Se la Resistenza diventa un’occasione per dividerci anche tra noi, è evidente che l’unica a goderne sarà la destra, che ha fatto dello smembramento della memoria condivisa della liberazione uno degli obiettivi culturali più riusciti degli ultimi decenni. Poi attualizzando inopinatamente scelte e storie tragiche il cui accostamento con il presente andrebbe affidato alla cautela e all’autorevolezza del mestiere di storico.
Su una cosa credo si possa essere tutti d’accordo. Che non c’è nella Resistenza nessuna estetizzazione o culto della violenza. Se l’epos della guerra era ciò che muoveva l’ideologia fascista, la consapevolezza del tragico era ciò che muoveva il ricorso alle armi nella Resistenza. Non un tragico che umanizzava, ma che disumanizzava. Non a caso la storia degli effetti della Resistenza non è stata una storia di guerra, ma di pace.

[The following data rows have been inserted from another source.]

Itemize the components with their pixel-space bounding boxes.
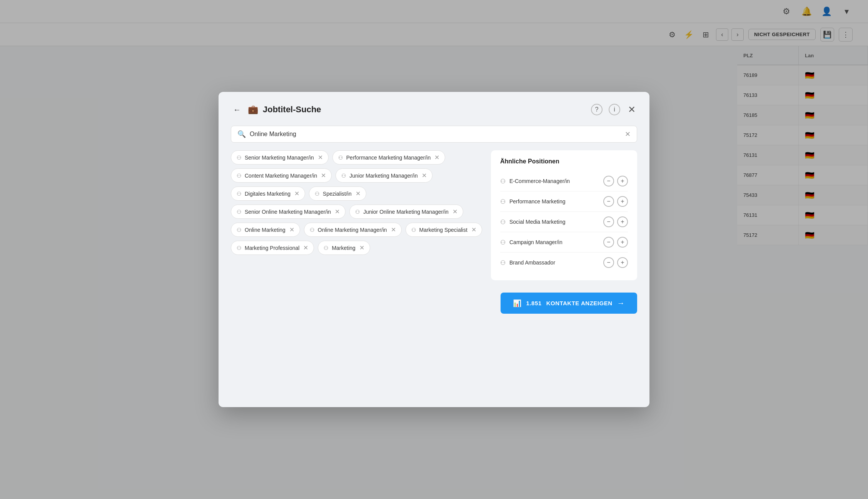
tag-label: Content Marketing Manager/in — [245, 173, 317, 179]
remove-similar-button[interactable]: − — [603, 237, 614, 248]
tag-label: Digitales Marketing — [245, 191, 290, 197]
tag-label: Senior Online Marketing Manager/in — [245, 209, 331, 215]
briefcase-icon: 💼 — [248, 105, 258, 115]
tag-remove-icon[interactable]: ✕ — [422, 172, 427, 179]
similar-item-campaign-manager: ⚇ Campaign Manager/in − + — [500, 232, 628, 253]
show-contacts-button[interactable]: 📊 1.851 KONTAKTE ANZEIGEN → — [501, 293, 637, 314]
tag-label: Junior Marketing Manager/in — [349, 173, 417, 179]
search-clear-icon[interactable]: ✕ — [625, 130, 631, 138]
tag-remove-icon[interactable]: ✕ — [303, 244, 308, 251]
tag-icon: ⚇ — [411, 227, 416, 233]
similar-item-actions: − + — [603, 257, 628, 268]
tag-senior-marketing-manager[interactable]: ⚇ Senior Marketing Manager/in ✕ — [231, 150, 329, 165]
tag-junior-marketing-manager[interactable]: ⚇ Junior Marketing Manager/in ✕ — [336, 168, 432, 183]
cta-count: 1.851 — [526, 300, 542, 306]
tag-marketing-specialist[interactable]: ⚇ Marketing Specialist ✕ — [406, 223, 482, 237]
similar-positions-title: Ähnliche Positionen — [500, 158, 628, 165]
tag-label: Marketing Professional — [245, 245, 299, 251]
tag-label: Senior Marketing Manager/in — [245, 155, 314, 161]
modal-title: Jobtitel-Suche — [263, 105, 586, 115]
tag-label: Online Marketing Manager/in — [318, 227, 387, 233]
tag-label: Marketing — [332, 245, 355, 251]
tag-remove-icon[interactable]: ✕ — [471, 226, 476, 233]
similar-item-performance-marketing: ⚇ Performance Marketing − + — [500, 191, 628, 212]
tag-marketing[interactable]: ⚇ Marketing ✕ — [318, 241, 370, 255]
back-button[interactable]: ← — [231, 103, 243, 116]
similar-item-icon: ⚇ — [500, 259, 506, 266]
tag-content-marketing-manager[interactable]: ⚇ Content Marketing Manager/in ✕ — [231, 168, 332, 183]
remove-similar-button[interactable]: − — [603, 216, 614, 227]
similar-item-label: Brand Ambassador — [509, 259, 599, 266]
similar-item-label: Campaign Manager/in — [509, 239, 599, 245]
tag-icon: ⚇ — [341, 173, 346, 179]
add-similar-button[interactable]: + — [617, 196, 628, 207]
add-similar-button[interactable]: + — [617, 216, 628, 227]
similar-item-icon: ⚇ — [500, 218, 506, 226]
tag-icon: ⚇ — [324, 245, 329, 251]
tag-digitales-marketing[interactable]: ⚇ Digitales Marketing ✕ — [231, 186, 305, 201]
tag-remove-icon[interactable]: ✕ — [335, 208, 340, 215]
tag-online-marketing-manager[interactable]: ⚇ Online Marketing Manager/in ✕ — [304, 223, 402, 237]
modal-body: ⚇ Senior Marketing Manager/in ✕ ⚇ Perfor… — [231, 150, 637, 280]
similar-item-label: E-Commerce-Manager/in — [509, 178, 599, 184]
tag-remove-icon[interactable]: ✕ — [356, 190, 361, 197]
similar-item-label: Performance Marketing — [509, 198, 599, 205]
tag-senior-online-marketing-manager[interactable]: ⚇ Senior Online Marketing Manager/in ✕ — [231, 205, 346, 219]
help-icon[interactable]: ? — [591, 104, 603, 115]
similar-item-icon: ⚇ — [500, 198, 506, 205]
tag-icon: ⚇ — [237, 245, 242, 251]
similar-positions-panel: Ähnliche Positionen ⚇ E-Commerce-Manager… — [491, 150, 637, 280]
remove-similar-button[interactable]: − — [603, 196, 614, 207]
tags-grid: ⚇ Senior Marketing Manager/in ✕ ⚇ Perfor… — [231, 150, 483, 255]
search-input[interactable] — [250, 131, 621, 138]
modal-header: ← 💼 Jobtitel-Suche ? i ✕ — [231, 103, 637, 116]
similar-item-icon: ⚇ — [500, 178, 506, 185]
tag-spezialist[interactable]: ⚇ Spezialist/in ✕ — [309, 186, 366, 201]
tags-panel: ⚇ Senior Marketing Manager/in ✕ ⚇ Perfor… — [231, 150, 483, 280]
tag-label: Performance Marketing Manager/in — [346, 155, 431, 161]
tag-icon: ⚇ — [315, 191, 320, 197]
tag-icon: ⚇ — [237, 173, 242, 179]
tag-remove-icon[interactable]: ✕ — [294, 190, 299, 197]
cta-label: KONTAKTE ANZEIGEN — [546, 300, 613, 306]
info-icon[interactable]: i — [609, 104, 620, 115]
tag-label: Marketing Specialist — [419, 227, 467, 233]
similar-item-icon: ⚇ — [500, 239, 506, 246]
tag-marketing-professional[interactable]: ⚇ Marketing Professional ✕ — [231, 241, 314, 255]
modal-header-actions: ? i ✕ — [591, 103, 637, 116]
tag-remove-icon[interactable]: ✕ — [391, 226, 396, 233]
similar-item-brand-ambassador: ⚇ Brand Ambassador − + — [500, 253, 628, 273]
tag-remove-icon[interactable]: ✕ — [452, 208, 457, 215]
tag-icon: ⚇ — [338, 155, 343, 161]
similar-item-actions: − + — [603, 216, 628, 227]
add-similar-button[interactable]: + — [617, 176, 628, 186]
similar-item-actions: − + — [603, 237, 628, 248]
add-similar-button[interactable]: + — [617, 237, 628, 248]
similar-item-label: Social Media Marketing — [509, 219, 599, 225]
tag-remove-icon[interactable]: ✕ — [289, 226, 294, 233]
modal: ← 💼 Jobtitel-Suche ? i ✕ 🔍 ✕ ⚇ Senior Ma… — [219, 92, 649, 407]
tag-icon: ⚇ — [237, 209, 242, 215]
remove-similar-button[interactable]: − — [603, 176, 614, 186]
tag-remove-icon[interactable]: ✕ — [434, 154, 439, 161]
remove-similar-button[interactable]: − — [603, 257, 614, 268]
similar-item-actions: − + — [603, 176, 628, 186]
tag-online-marketing[interactable]: ⚇ Online Marketing ✕ — [231, 223, 300, 237]
similar-item-actions: − + — [603, 196, 628, 207]
add-similar-button[interactable]: + — [617, 257, 628, 268]
tag-label: Spezialist/in — [323, 191, 352, 197]
tag-label: Junior Online Marketing Manager/in — [363, 209, 449, 215]
search-icon: 🔍 — [237, 130, 246, 138]
tag-performance-marketing-manager[interactable]: ⚇ Performance Marketing Manager/in ✕ — [332, 150, 445, 165]
tag-remove-icon[interactable]: ✕ — [321, 172, 326, 179]
tag-icon: ⚇ — [237, 191, 242, 197]
tag-icon: ⚇ — [237, 227, 242, 233]
chart-icon: 📊 — [513, 299, 522, 308]
tag-icon: ⚇ — [355, 209, 360, 215]
tag-remove-icon[interactable]: ✕ — [359, 244, 364, 251]
tag-junior-online-marketing-manager[interactable]: ⚇ Junior Online Marketing Manager/in ✕ — [349, 205, 463, 219]
tag-remove-icon[interactable]: ✕ — [318, 154, 323, 161]
close-button[interactable]: ✕ — [626, 103, 637, 116]
arrow-icon: → — [617, 299, 625, 308]
similar-item-social-media: ⚇ Social Media Marketing − + — [500, 212, 628, 232]
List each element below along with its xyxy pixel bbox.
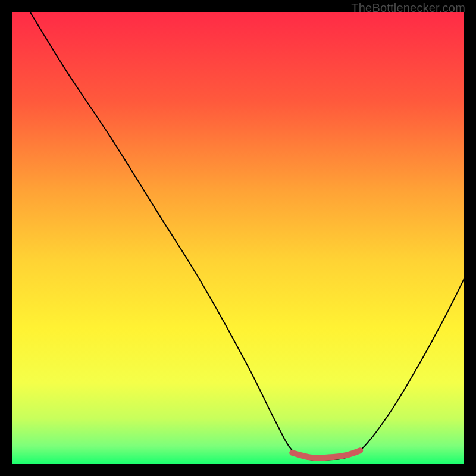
gradient-background	[12, 12, 464, 464]
chart-frame: TheBottlenecker.com	[0, 0, 476, 476]
plot-area	[12, 12, 464, 464]
chart-svg	[12, 12, 464, 464]
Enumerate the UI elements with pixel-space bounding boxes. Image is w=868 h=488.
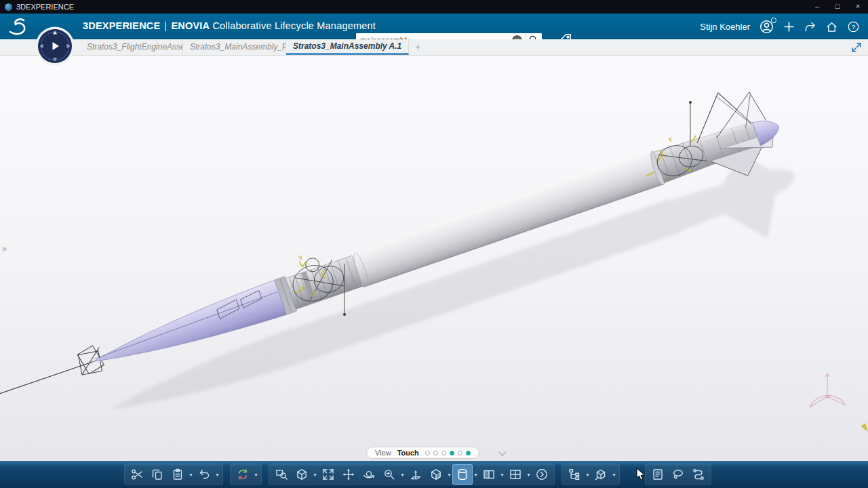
update-icon — [236, 468, 250, 481]
model-tree-button[interactable] — [564, 464, 585, 485]
maximize-button[interactable]: □ — [827, 0, 848, 14]
grid-view-icon — [509, 468, 522, 481]
more-icon — [535, 468, 549, 481]
normal-to-icon — [409, 468, 422, 481]
undo-icon — [197, 468, 211, 481]
copy-icon — [151, 468, 164, 481]
toolbar-group — [645, 464, 711, 485]
multi-view-button[interactable] — [505, 464, 526, 485]
zoom-button[interactable] — [379, 464, 399, 485]
carousel-dot[interactable] — [466, 451, 471, 455]
compass-widget[interactable] — [35, 26, 75, 66]
minimize-button[interactable]: – — [807, 0, 827, 14]
shaded-cube-icon — [429, 468, 443, 481]
carousel-dot[interactable] — [433, 451, 438, 455]
paste-button[interactable] — [167, 464, 188, 485]
fit-all-button[interactable] — [318, 464, 338, 485]
rotate-icon — [362, 468, 376, 481]
svg-text:?: ? — [852, 23, 856, 30]
carousel-dot[interactable] — [441, 451, 446, 455]
add-tab-button[interactable]: + — [409, 39, 427, 55]
dropdown-caret-icon[interactable]: ▾ — [399, 472, 406, 478]
dropdown-caret-icon[interactable]: ▾ — [499, 472, 505, 478]
expand-arrows-icon — [850, 41, 863, 54]
more-tools-button[interactable] — [532, 464, 552, 485]
dropdown-caret-icon[interactable]: ▾ — [611, 472, 617, 478]
dropdown-caret-icon[interactable]: ▾ — [312, 472, 318, 478]
carousel-dot[interactable] — [450, 451, 454, 455]
zoom-area-button[interactable] — [271, 464, 292, 485]
3dexperience-window: 3DEXPERIENCE –□× 3DEXPERIENCE|ENOVIA Col… — [0, 0, 868, 488]
notification-badge — [771, 18, 776, 23]
link-icon — [692, 468, 705, 481]
capture-button[interactable] — [591, 464, 611, 485]
view-mode-pill: View Touch — [366, 447, 479, 459]
carousel-dot[interactable] — [458, 451, 462, 455]
toolbar-group: ▾▾▾▾▾▾ — [269, 464, 555, 485]
document-tab[interactable]: Stratos3_MainAssembly_PostS — [183, 39, 286, 55]
toolbar-group: ▾ — [230, 464, 262, 485]
dropdown-caret-icon[interactable]: ▾ — [253, 472, 259, 478]
dropdown-caret-icon[interactable]: ▾ — [585, 472, 591, 478]
help-icon: ? — [847, 20, 860, 33]
iso-cube-icon — [295, 468, 309, 481]
carousel-dot[interactable] — [425, 451, 430, 455]
close-button[interactable]: × — [848, 0, 868, 14]
render-style-button[interactable] — [426, 464, 446, 485]
panel-expander[interactable]: » — [2, 243, 7, 253]
normal-view-button[interactable] — [406, 464, 426, 485]
copy-button[interactable] — [147, 464, 167, 485]
model-tree-icon — [568, 468, 581, 481]
document-tab[interactable]: Stratos3_MainAssembly A.1 — [286, 39, 409, 55]
zoom-icon — [382, 468, 396, 481]
document-tab[interactable]: Stratos3_FlightEngineAssembl — [80, 39, 183, 55]
cylinder-view-button[interactable] — [452, 464, 473, 485]
action-bar: ▾▾▾▾▾▾▾▾▾▾▾ — [0, 461, 868, 488]
user-avatar[interactable] — [759, 19, 774, 35]
cylinder-icon — [456, 468, 469, 481]
toolbar-group: ▾▾ — [561, 464, 620, 485]
home-button[interactable] — [825, 20, 838, 33]
share-icon — [804, 20, 816, 33]
add-content-button[interactable] — [783, 21, 795, 33]
tab-bar: Stratos3_FlightEngineAssemblStratos3_Mai… — [0, 39, 868, 56]
bom-report-button[interactable] — [648, 464, 668, 485]
user-name[interactable]: Stijn Koehler — [700, 22, 750, 32]
dropdown-caret-icon[interactable]: ▾ — [526, 472, 532, 478]
3d-canvas[interactable]: Y — [0, 56, 868, 461]
update-button[interactable] — [233, 464, 253, 485]
pan-button[interactable] — [338, 464, 359, 485]
toolbar-group: ▾▾ — [124, 464, 223, 485]
rotate-button[interactable] — [359, 464, 379, 485]
rocket-model[interactable]: Y — [0, 78, 791, 429]
construction-line — [0, 361, 94, 394]
lasso-select-button[interactable] — [668, 464, 688, 485]
help-button[interactable]: ? — [847, 20, 860, 33]
dropdown-caret-icon[interactable]: ▾ — [214, 472, 220, 478]
split-view-button[interactable] — [479, 464, 499, 485]
dropdown-caret-icon[interactable]: ▾ — [188, 472, 194, 478]
app-title: 3DEXPERIENCE|ENOVIA Collaborative Lifecy… — [83, 20, 376, 31]
app-header: 3DEXPERIENCE|ENOVIA Collaborative Lifecy… — [0, 14, 868, 39]
bom-list-icon — [651, 468, 665, 481]
touch-mode-label[interactable]: Touch — [397, 449, 419, 457]
plus-icon — [783, 21, 795, 33]
cut-button[interactable] — [127, 464, 147, 485]
window-titlebar: 3DEXPERIENCE –□× — [0, 0, 868, 14]
zoom-area-icon — [275, 468, 288, 481]
expand-window-button[interactable] — [850, 41, 863, 54]
iso-view-button[interactable] — [292, 464, 312, 485]
link-parts-button[interactable] — [688, 464, 709, 485]
axis-label: Y — [298, 254, 304, 262]
undo-button[interactable] — [194, 464, 214, 485]
paste-icon — [171, 468, 184, 481]
share-button[interactable] — [804, 20, 816, 33]
pen-flyout-icon[interactable] — [861, 424, 868, 432]
lasso-icon — [671, 468, 685, 481]
dropdown-caret-icon[interactable]: ▾ — [473, 472, 479, 478]
view-mode-label[interactable]: View — [375, 449, 391, 457]
dropdown-caret-icon[interactable]: ▾ — [446, 472, 452, 478]
viewport-3d: Y — [0, 56, 868, 461]
engine-section[interactable] — [285, 256, 363, 309]
pill-expand-button[interactable] — [497, 448, 508, 460]
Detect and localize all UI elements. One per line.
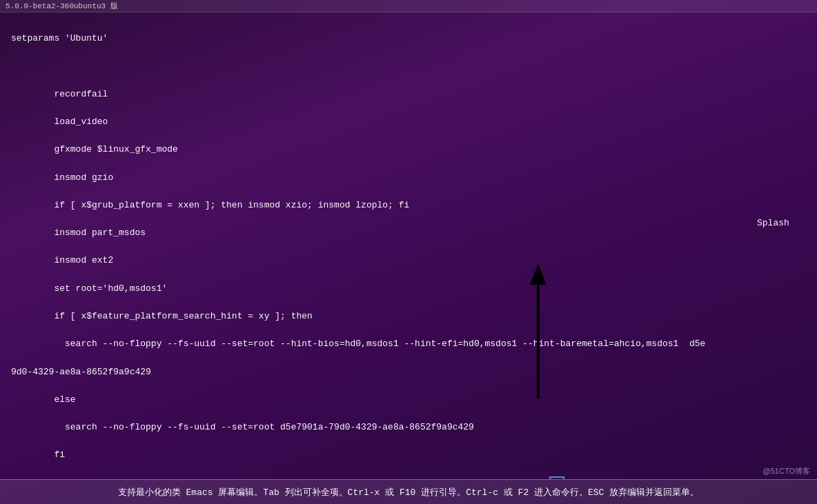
svg-marker-1 bbox=[530, 264, 547, 285]
top-bar: 5.0.0-beta2-360ubuntu3 版 bbox=[0, 0, 817, 12]
line-3: load_video bbox=[11, 115, 806, 129]
screen: 5.0.0-beta2-360ubuntu3 版 setparams 'Ubun… bbox=[0, 0, 817, 504]
splash-label: Splash bbox=[757, 218, 789, 228]
line-1 bbox=[11, 59, 806, 73]
line-2: recordfail bbox=[11, 88, 806, 101]
line-8: insmod ext2 bbox=[11, 254, 806, 268]
line-10: if [ x$feature_platform_search_hint = xy… bbox=[11, 310, 806, 323]
line-12: 9d0-4329-ae8a-8652f9a9c429 bbox=[11, 365, 806, 379]
line-5: insmod gzio bbox=[11, 171, 806, 185]
arrow-annotation bbox=[518, 261, 559, 405]
line-6: if [ x$grub_platform = xxen ]; then insm… bbox=[11, 199, 806, 212]
line-9: set root='hd0,msdos1' bbox=[11, 282, 806, 296]
line-0: setparams 'Ubuntu' bbox=[11, 32, 806, 46]
terminal-output: setparams 'Ubuntu' recordfail load_video… bbox=[11, 18, 806, 479]
watermark: @51CTO博客 bbox=[763, 466, 810, 476]
line-11: search --no-floppy --fs-uuid --set=root … bbox=[11, 337, 806, 351]
line-14: search --no-floppy --fs-uuid --set=root … bbox=[11, 421, 806, 434]
highlight-rw: rw bbox=[549, 476, 564, 479]
main-content: setparams 'Ubuntu' recordfail load_video… bbox=[0, 12, 817, 479]
bottom-bar-text: 支持最小化的类 Emacs 屏幕编辑。Tab 列出可补全项。Ctrl-x 或 F… bbox=[118, 486, 699, 498]
line-16: linux /boot/vmlinuz-4.4.0-66-generic roo… bbox=[11, 476, 806, 479]
bottom-bar: 支持最小化的类 Emacs 屏幕编辑。Tab 列出可补全项。Ctrl-x 或 F… bbox=[0, 479, 817, 504]
line-13: else bbox=[11, 393, 806, 407]
top-bar-text: 5.0.0-beta2-360ubuntu3 版 bbox=[6, 1, 118, 11]
line-15: fi bbox=[11, 448, 806, 462]
line-7: insmod part_msdos bbox=[11, 226, 806, 240]
line-4: gfxmode $linux_gfx_mode bbox=[11, 143, 806, 157]
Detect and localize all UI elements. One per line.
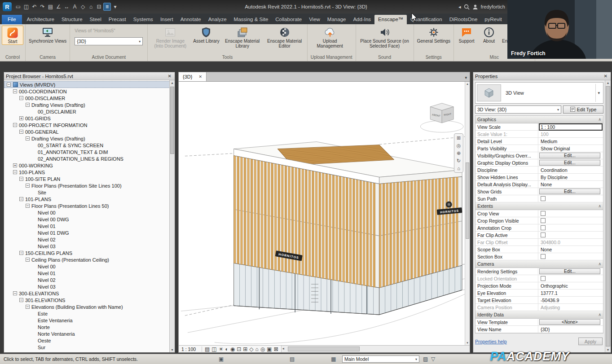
tree-item-nivel-01[interactable]: Nivel 01 [4,223,175,229]
orbit-icon[interactable]: ↻ [457,158,461,163]
tree-item-site[interactable]: Site [4,189,175,196]
browser-scrollbar[interactable]: ▴ ▾ [169,80,175,352]
far-clip-active-checkbox[interactable] [541,232,546,237]
rendering-settings-edit-button[interactable]: Edit... [539,268,600,274]
open-file-icon[interactable]: ▭ [14,3,22,11]
design-options-icon[interactable]: ▦ [331,356,336,362]
close-icon[interactable]: ✕ [198,75,202,79]
collapse-icon[interactable]: − [19,251,23,255]
viewcube[interactable]: FRONT RIGHT [420,103,463,132]
ribbon-tab-manage[interactable]: Manage [324,15,350,24]
tree-item-01-annotation-text-dim[interactable]: 01_ANNOTATION_TEXT & DIM [4,149,175,155]
scroll-up-icon[interactable]: ▴ [465,82,470,86]
tree-item-floor-plans-presentation-lines-50[interactable]: −Floor Plans (Presentation Lines 50) [4,202,175,209]
far-clip-offset-value[interactable]: 304800.0 [539,240,602,245]
revit-logo-icon[interactable]: R [3,2,12,11]
ribbon-tab-insert[interactable]: Insert [157,15,177,24]
tree-item-000-working[interactable]: +000-WORKING [4,162,175,169]
tree-item-floor-plans-presentation-site-lines-100[interactable]: −Floor Plans (Presentation Site Lines 10… [4,182,175,189]
zoom-icon[interactable]: ⊕ [457,150,461,156]
collapse-icon[interactable]: − [13,170,17,174]
ribbon-tab-enscape[interactable]: Enscape™ [374,15,407,24]
tree-item-000-project-information[interactable]: −000-PROJECT INFORMATION [4,122,175,128]
redo-icon[interactable]: ↷ [39,3,46,11]
tree-item-drafting-views-drafting[interactable]: −Drafting Views (Drafting) [4,101,175,108]
scroll-up-icon[interactable]: ▴ [605,81,611,85]
properties-help-link[interactable]: Properties help [475,339,507,344]
camera-position-value[interactable]: Adjusting [539,305,602,310]
tree-item-nivel-03[interactable]: Nivel 03 [4,243,175,250]
expand-icon[interactable]: + [19,116,23,120]
scroll-thumb[interactable] [606,86,610,346]
tree-item-nivel-03[interactable]: Nivel 03 [4,283,175,290]
type-selector[interactable]: 3D View ▾ [475,82,603,104]
asset-library-button[interactable]: Asset Library [192,26,220,44]
expand-icon[interactable]: + [13,163,17,167]
navigation-bar[interactable]: ⊞◎⊕↻⌂ [454,133,463,173]
tree-item-sur[interactable]: Sur [4,344,175,351]
synchronize-views-button[interactable]: Synchronize Views [27,26,68,44]
text-note-icon[interactable]: A [71,3,79,11]
print-icon[interactable]: ▤ [47,3,54,11]
tag-icon[interactable]: ◇ [79,3,87,11]
tree-item-00-disclaimer[interactable]: 00_DISCLAIMER [4,108,175,115]
render-dialog-icon[interactable]: ◉ [230,346,235,352]
default-3d-view-icon[interactable]: ⌂ [87,3,95,11]
tree-item-este-ventaneria[interactable]: Este Ventaneria [4,317,175,324]
scale-control[interactable]: 1 : 100 [179,346,202,352]
worksharing-display-icon[interactable]: ⊠ [274,346,278,352]
scroll-down-icon[interactable]: ▾ [605,348,611,352]
collapse-icon[interactable]: − [26,204,30,208]
section-camera[interactable]: Camera∧ [476,260,603,268]
collapse-icon[interactable]: − [19,177,23,181]
show-crop-region-icon[interactable]: ⊞ [243,346,247,352]
exclude-options-icon[interactable]: ▨ [423,356,428,362]
scroll-up-icon[interactable]: ▴ [170,81,175,85]
main-model-select[interactable]: Main Model ▾ [342,355,419,363]
save-icon[interactable]: ◫ [22,3,30,11]
tree-item-norte-ventaneria[interactable]: Norte Ventaneria [4,330,175,337]
customize-quick-access-icon[interactable]: ▾ [111,3,119,11]
ribbon-tab-analyze[interactable]: Analyze [205,15,230,24]
collapse-icon[interactable]: − [7,83,11,87]
collapse-icon[interactable]: − [19,197,23,201]
search-icon[interactable] [464,4,470,10]
render-image-into-document-button[interactable]: Render Image (Into Document) [150,26,191,48]
thin-lines-icon[interactable]: ≡ [103,3,111,11]
view-template-button[interactable]: <None> [539,319,600,325]
tree-item-100-plans[interactable]: −100-PLANS [4,169,175,175]
support-button[interactable]: Support [456,26,477,44]
tree-item-este[interactable]: Este [4,310,175,317]
temporary-hide-isolate-icon[interactable]: ⌂ [255,346,259,352]
collapse-section-icon[interactable]: ∧ [598,312,601,317]
section-extents[interactable]: Extents∧ [476,202,603,210]
collapse-icon[interactable]: − [26,103,30,107]
close-icon[interactable]: ✕ [167,74,173,79]
collapse-icon[interactable]: − [19,96,23,100]
tree-item-000-coordination[interactable]: −000-COORDINATION [4,88,175,95]
view-name-value[interactable]: {3D} [539,327,602,332]
projection-mode-value[interactable]: Orthographic [539,283,602,289]
aligned-dimension-icon[interactable]: ↔ [63,3,70,11]
tree-item-drafting-views-drafting[interactable]: −Drafting Views (Drafting) [4,135,175,142]
viewport-horizontal-scrollbar[interactable]: ◂ [281,346,470,352]
view-tab-3d[interactable]: {3D} ✕ [179,72,207,81]
scroll-thumb[interactable] [170,87,174,154]
collapse-section-icon[interactable]: ∧ [598,262,601,266]
reveal-hidden-elements-icon[interactable]: ◎ [260,346,265,352]
collapse-icon[interactable]: − [19,298,23,302]
home-view-icon[interactable]: ⊞ [457,135,461,140]
scroll-down-icon[interactable]: ▾ [170,348,175,352]
edit-type-button[interactable]: Edit Type [563,105,603,114]
tree-item-nivel-02[interactable]: Nivel 02 [4,236,175,243]
tree-item-oeste[interactable]: Oeste [4,337,175,344]
ribbon-tab-massing-site[interactable]: Massing & Site [230,15,272,24]
scroll-thumb[interactable] [466,162,469,239]
ribbon-tab-precast[interactable]: Precast [105,15,130,24]
drawing-area[interactable]: HORNITOS HORNITOS FRONT RIGHT [178,81,470,345]
worksets-icon[interactable]: ▤ [290,356,295,362]
measure-icon[interactable]: ∠ [55,3,62,11]
user-icon[interactable] [472,4,478,10]
collapse-section-icon[interactable]: ∧ [598,117,601,122]
start-button[interactable]: Start [2,26,23,45]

Sia come sia, anche io – che al riguardo ho un giudizio molto netto – non cadrò nella tentazione di polemizzare e dividere. Preferisco dire una parola in meno che in più. Non abbiamo bisogno né di oltraggi né di strumentalizzazioni, soprattutto in questo momento. Può dar fastidio a molti, ma sia la Resistenza di ieri sia le guerre di oggi sono cose troppo serie per darli in pasto ai nostri narcisismi bulimici e farne argomenti dei nostri post sui social.